The head of the search and rescue agency said his team had found the aircraft completely destroyed and partially burnt.
The black box flight data recorder has also been found.
The plane came down on Sunday in dense forest in a mountainous area, close to its destination of Oksibil.
It was carrying 44 adult passengers, five children, and five crew members - all believed to be Indonesian.
The plane was also said to be carrying about 6.5 billion rupiah ($486,000; £300,000) in cash, which was due to be distributed to poor families in the area. Officials have not said whether this has been located.
Members of the rescue team - made up of about 100 police, military and civilians - began reaching the site on Tuesday morning.
Bambang Soelistyo, head of Indonesia's search and rescue agency, told reporters: "The plane was totally destroyed and all the bodies were burned and difficult to identify."
Bad weather and difficult terrain at the crash site were hampering efforts to remove the bodies but they will eventually be taken to the provincial capital for identification.
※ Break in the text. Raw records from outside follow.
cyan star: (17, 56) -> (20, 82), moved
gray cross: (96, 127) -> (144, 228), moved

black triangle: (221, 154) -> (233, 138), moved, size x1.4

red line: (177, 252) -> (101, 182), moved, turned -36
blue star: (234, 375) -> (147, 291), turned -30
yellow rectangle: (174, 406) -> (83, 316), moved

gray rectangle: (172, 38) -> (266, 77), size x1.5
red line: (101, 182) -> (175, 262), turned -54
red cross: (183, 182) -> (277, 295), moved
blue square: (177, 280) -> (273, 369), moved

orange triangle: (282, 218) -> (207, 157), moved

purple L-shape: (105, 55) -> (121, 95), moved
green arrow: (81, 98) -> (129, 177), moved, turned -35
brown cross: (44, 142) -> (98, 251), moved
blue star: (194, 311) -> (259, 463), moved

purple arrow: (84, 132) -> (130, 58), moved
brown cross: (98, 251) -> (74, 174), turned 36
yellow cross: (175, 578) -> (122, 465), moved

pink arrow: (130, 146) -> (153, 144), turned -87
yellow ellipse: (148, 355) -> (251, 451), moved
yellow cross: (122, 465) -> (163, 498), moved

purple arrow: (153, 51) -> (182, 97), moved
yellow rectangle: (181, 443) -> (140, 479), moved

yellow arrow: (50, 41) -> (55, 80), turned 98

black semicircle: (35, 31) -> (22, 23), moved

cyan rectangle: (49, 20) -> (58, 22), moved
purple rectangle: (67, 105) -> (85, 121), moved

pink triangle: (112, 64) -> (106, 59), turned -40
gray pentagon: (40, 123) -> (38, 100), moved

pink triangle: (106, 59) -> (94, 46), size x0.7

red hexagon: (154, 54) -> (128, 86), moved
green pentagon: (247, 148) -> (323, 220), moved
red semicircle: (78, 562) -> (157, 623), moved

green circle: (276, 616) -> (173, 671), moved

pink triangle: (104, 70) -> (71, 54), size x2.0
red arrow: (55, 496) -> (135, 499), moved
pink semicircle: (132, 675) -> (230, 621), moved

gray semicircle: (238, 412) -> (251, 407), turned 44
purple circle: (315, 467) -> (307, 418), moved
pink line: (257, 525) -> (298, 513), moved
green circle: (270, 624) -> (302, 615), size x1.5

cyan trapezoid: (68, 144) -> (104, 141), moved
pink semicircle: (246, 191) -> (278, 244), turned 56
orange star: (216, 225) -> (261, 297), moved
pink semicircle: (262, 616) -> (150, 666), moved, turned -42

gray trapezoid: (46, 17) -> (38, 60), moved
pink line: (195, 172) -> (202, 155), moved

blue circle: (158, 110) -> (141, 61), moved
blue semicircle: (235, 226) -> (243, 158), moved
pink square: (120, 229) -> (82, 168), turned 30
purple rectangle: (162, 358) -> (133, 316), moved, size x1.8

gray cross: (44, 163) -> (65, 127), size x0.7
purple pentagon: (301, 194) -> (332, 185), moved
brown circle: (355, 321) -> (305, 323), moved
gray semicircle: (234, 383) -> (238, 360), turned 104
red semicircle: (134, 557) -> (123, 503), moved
Officials confirmed the black box had also been found. It contains data on the plane's operations and could yield clues as to the cause of the crash.
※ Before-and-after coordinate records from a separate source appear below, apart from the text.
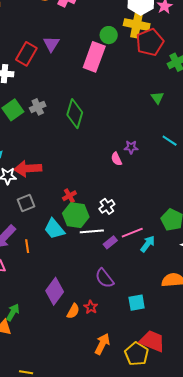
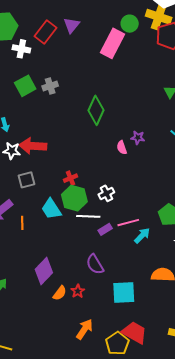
green diamond: (75, 114) -> (96, 110), moved
cyan square: (137, 303) -> (124, 293), size x1.4

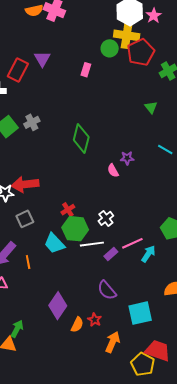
green circle: (130, 24) -> (110, 48), moved
pink rectangle: (112, 43) -> (86, 70), size x0.5
orange arrow: (84, 329) -> (113, 342), moved

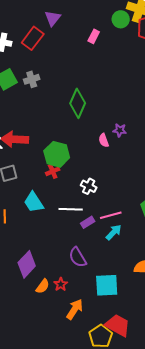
red rectangle: (18, 70) -> (33, 38), moved
white cross: (106, 218) -> (89, 186), turned -35
green hexagon: (75, 229) -> (57, 154), moved
cyan arrow: (148, 254) -> (114, 232), moved

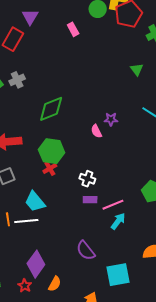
pink rectangle: (94, 36) -> (73, 29), turned -48
green diamond: (78, 103) -> (51, 109), moved, turned 52
white line: (71, 209) -> (26, 221), moved
purple rectangle: (88, 222) -> (90, 200), moved, turned 40
red star: (61, 284) -> (25, 286), moved

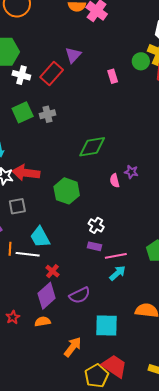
green diamond: (51, 109) -> (92, 147), moved
red cross: (50, 168) -> (52, 271), moved, turned -32
purple semicircle: (86, 251) -> (80, 295), turned -90
purple diamond: (36, 264) -> (47, 296), moved
orange semicircle: (55, 284) -> (43, 322), turned -140

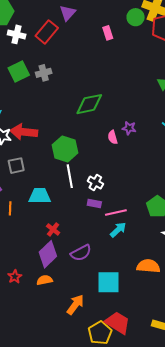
cyan trapezoid: (40, 237) -> (40, 196), turned 120
white line: (28, 254) -> (70, 176), moved, turned 75

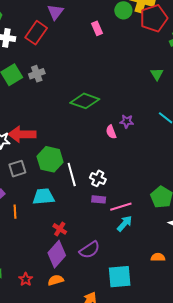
green diamond: (89, 104) -> (85, 101), turned 36
green hexagon: (65, 149) -> (50, 159), moved
orange semicircle: (148, 266) -> (158, 257), size x0.6

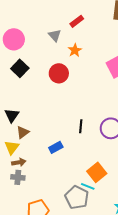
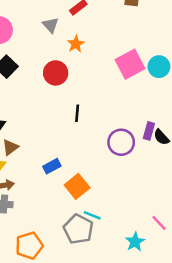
black line: (81, 126) -> (77, 113), moved
orange square: (97, 172) -> (77, 186), moved

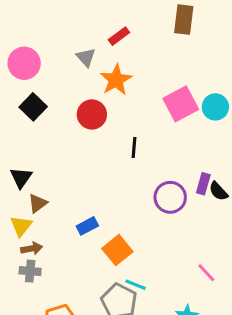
orange star: (76, 44) -> (116, 80), size x1.5
black line: (77, 113) -> (134, 148), moved
pink line: (159, 223) -> (206, 273), moved

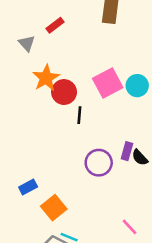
orange star: (116, 80) -> (46, 78), moved
red circle: (92, 114) -> (64, 92), moved
black line: (134, 148) -> (79, 115), moved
The ATR42-300 twin turboprop plane took off from Sentani airport in Jayapura at 14:21 local time on Sunday, but lost contact with air traffic controllers half an hour later.
Bad weather is believed to have been a possible reason for the crash. A search plane was forced to turn back on Sunday because of dangerous flying conditions.
Oksibil, which is about 280km (175 miles) south of Jayapura, is a remote, mountainous region, which is extremely difficult to navigate.
Trigana Air has had 14 serious incidents since it began operations in 1991, losing 10 aircraft in the process, according to the Aviation Safety Network.
It has been on a European Union blacklist of banned carriers since 2007. All but four of Indonesia's certified airlines are on the list.
Indonesia has suffered two major air disasters in the past year.
Last December, an AirAsia plane crashed in the Java Sea, killing all 192 people on board - and in July a military transport plane crashed in a residential area of Medan, Sumatra, claiming 140 lives.